Der Riß im neuen Deich war inzwischen 160 m breit geworden. Wasser und Schollen strömten unaufhaltsam durch den Bruch. Neue Gefahr zeigte sich neben dem Elbdeich nach Räbel zu an der sogenannten Rieck’schen Deichstelle, wo das Wasser durch den Deich sickerte und quoll. Hier arbeiteten den ganzen Montag über bis in die Nacht hinein die Sechsundsechziger. An eine Befestigung von der Wasserseite war nicht zu denken, weil gerade hier die Eisschollen in dem Strome bis an die Deichkrone heran sich zu riesenhaften Bergen aufgetürmt hatten. So blieb nichts anderes übrig, als mit Sandsäcken auf der Landseite die Quelle zu stopfen. Noch beim Einbruch der abendlichen Dunkelheit schien es sehr fraglich, ob das Werk hier gelingen würde. Wäre hier der Deich gebrochen, so wären Berge, Räbel und Werben überschwemmt worden. Noch am späten Abend kamen Wagen mit Sandsäcken herbei. Bei Fackelleuchtung wurde die gefährliche Arbeit so lange fortgesetzt, bis sie von Erfolg gekrönt war.
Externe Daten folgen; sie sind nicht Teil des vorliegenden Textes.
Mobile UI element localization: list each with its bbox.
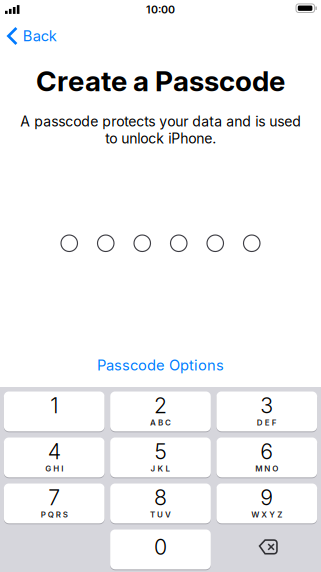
button[interactable]: 5: [110, 438, 211, 478]
staticText: A passcode protects your data and is use…: [20, 113, 301, 147]
staticText: M N O: [255, 464, 278, 474]
button[interactable]: 8: [110, 484, 211, 524]
staticText: 4: [48, 438, 61, 464]
staticText: 7: [48, 484, 60, 510]
button[interactable]: 0: [110, 530, 211, 570]
button[interactable]: 6: [216, 438, 317, 478]
staticText: J K L: [150, 464, 170, 474]
button[interactable]: Delete: [216, 530, 317, 570]
staticText: T U V: [150, 510, 171, 520]
staticText: 6: [260, 438, 273, 464]
staticText: 0: [154, 534, 167, 560]
button[interactable]: 4: [4, 438, 104, 478]
button[interactable]: 1: [4, 392, 104, 432]
staticText: G H I: [45, 464, 63, 474]
staticText: A B C: [150, 418, 171, 428]
button[interactable]: 7: [4, 484, 104, 524]
button[interactable]: 9: [216, 484, 317, 524]
staticText: 5: [154, 438, 166, 464]
staticText: W X Y Z: [251, 510, 282, 520]
staticText: 2: [154, 392, 167, 418]
staticText: Create a Passcode: [36, 64, 285, 98]
staticText: 3: [260, 392, 273, 418]
staticText: 8: [154, 484, 167, 510]
button[interactable]: Passcode Options: [85, 351, 236, 379]
staticText: 10:00: [146, 3, 175, 16]
button[interactable]: 2: [110, 392, 211, 432]
staticText: Back: [23, 27, 57, 45]
button[interactable]: Back: [0, 19, 66, 53]
button[interactable]: 3: [216, 392, 317, 432]
staticText: D E F: [257, 418, 277, 428]
staticText: Passcode Options: [97, 356, 224, 374]
staticText: P Q R S: [41, 510, 68, 520]
staticText: 9: [260, 484, 273, 510]
staticText: 1: [50, 392, 58, 418]
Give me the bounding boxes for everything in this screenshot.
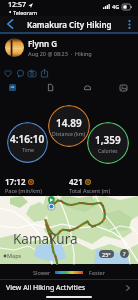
button[interactable]: Like (2, 67, 14, 79)
staticText: Calories (98, 147, 118, 154)
button[interactable]: 25° (102, 250, 111, 258)
button[interactable]: Photos (26, 67, 38, 79)
button[interactable]: View All Hiking Activities (0, 279, 138, 296)
button[interactable]: More options (120, 16, 138, 32)
staticText: Pace (min/km) (5, 187, 42, 194)
staticText: 25° (102, 251, 111, 258)
staticText: 17:12 (5, 176, 26, 187)
button[interactable]: Summary (9, 84, 16, 91)
staticText: Aug 20 @ 08:23 · Hiking (28, 50, 92, 57)
staticText: Telegram (13, 9, 38, 15)
button[interactable]: 17:12 (5, 176, 69, 194)
button[interactable]: Splits (46, 83, 55, 92)
staticText: 14.89 (56, 116, 82, 130)
staticText: 421 (69, 176, 83, 187)
button[interactable]: Map legend (120, 249, 129, 258)
staticText: 12:57 (8, 0, 26, 10)
button[interactable]: Time 4:16:10 (7, 122, 48, 163)
staticText: Distance (km) (52, 130, 86, 137)
staticText: 4G (112, 3, 120, 10)
staticText: Kamakura (13, 230, 78, 248)
staticText: Total Ascent (m) (69, 187, 111, 194)
staticText: 1,359 (95, 133, 121, 147)
staticText: Kamakura City Hiking (27, 19, 112, 30)
staticText: Flynn G (28, 38, 58, 49)
staticText: 4:16:10 (10, 132, 45, 146)
button[interactable]: Calories 1,359 (87, 122, 129, 164)
staticText: ? (123, 250, 126, 257)
staticText: Slower (33, 269, 51, 276)
staticText: Time (22, 146, 34, 153)
button[interactable]: 421 (69, 176, 133, 194)
button[interactable]: Distance (km) 14.89 (48, 105, 90, 147)
button[interactable]: Share (38, 67, 50, 79)
staticText: Faster (89, 269, 105, 276)
button[interactable]: Route (83, 83, 92, 92)
button[interactable]: Photos (119, 83, 128, 92)
button[interactable]: Flynn G profile photo (5, 38, 24, 57)
staticText: View All Hiking Activities (6, 283, 86, 293)
button[interactable]: Back (0, 16, 20, 32)
button[interactable]: Route map (0, 196, 138, 264)
button[interactable]: Comment (14, 67, 26, 79)
staticText: Maps (7, 252, 22, 259)
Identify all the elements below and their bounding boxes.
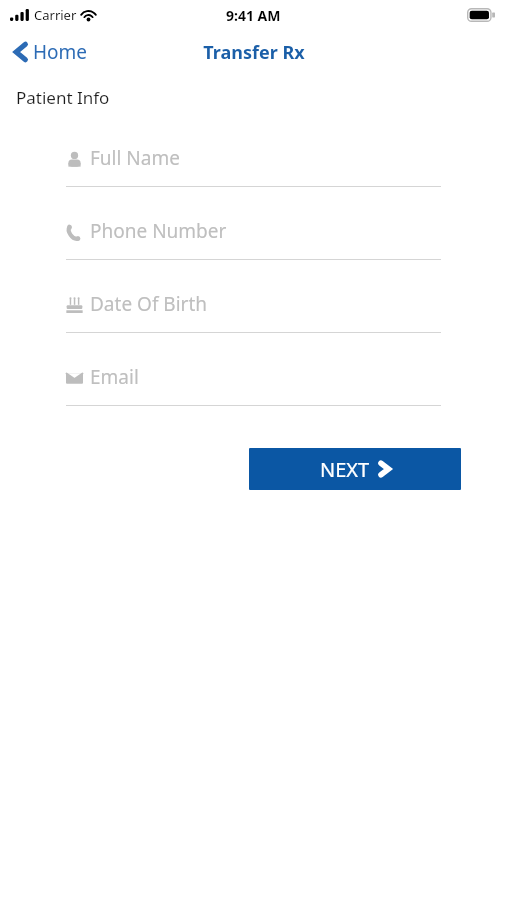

Da aber trat bei Germerslage, dort, wo die Kunststraße auf den alten Deich hinaufführt, das Ereignis ein, das alle befürchtet hatten. Etwa ½ 4 Uhr nachmittags am Montag brach hier auch die letzte Schutzwehr, der alte Deich, gegenüber dem Tagelöhnerhaus, welches den Namen „Trotzenburg“ führt. Der vom Fährkrug her kommende Deichhauptmann von Knoblauch sah, wie gerade der Giebel des genannten Tagelöhnerhauses unter dem Druck der heranbrausenden Wasserfluten einstürzte. Nun ergoß sich das Elbwasser, das so lange noch gehemmt gewesen war, mit unaufhaltsamer Gewalt verderbenbringend in die Wische, und zwar zunächst auf Dorf und Rittergut Busch, zweigte sich aber seitlich auf Osterholz ab, so daß für Rosenhof und Osterholz Gefahr war. Nur durch das Drängschloß an der Rittergutskoppel zu Voßhof wurde dieser Strom abgelenkt links am Pagenhopf’schen Gehöft entlang auf Schwarzholz und Lindenburg; es war, als wollte die Elbe ein neues Bett sich suchen. Aber das Dorf Berge war gerettet. In der Nacht am Montag konnten die geängsteten und übermüdeten Einwohner endlich etwas der Ruhe pflegen. Die Arbeit der Infanterie war getan; am Dienstag um 11 Uhr rückte sie ab, nachdem der Ortspfarrer Hübener ihr für ihre tätige und opferwillige Hilfe herzlichen Dank ausgesprochen hatte.